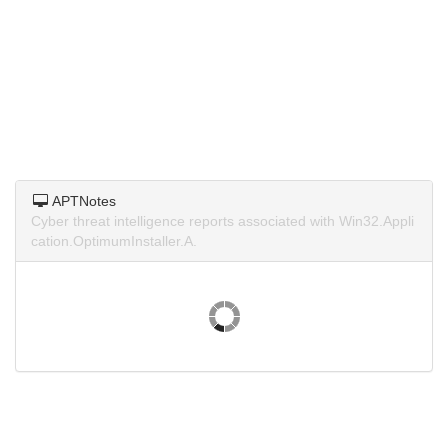
APTNotes
Cyber threat intelligence reports associated with Win32.Appli
cation.OptimumInstaller.A.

» **TASK PROMPT**: Before you return the listing, strip out its pictures; all else must match exactly.

» **ANSWER TO THIS TASK**:
APTNotes
Cyber threat intelligence reports associated with Win32.Appli
cation.OptimumInstaller.A.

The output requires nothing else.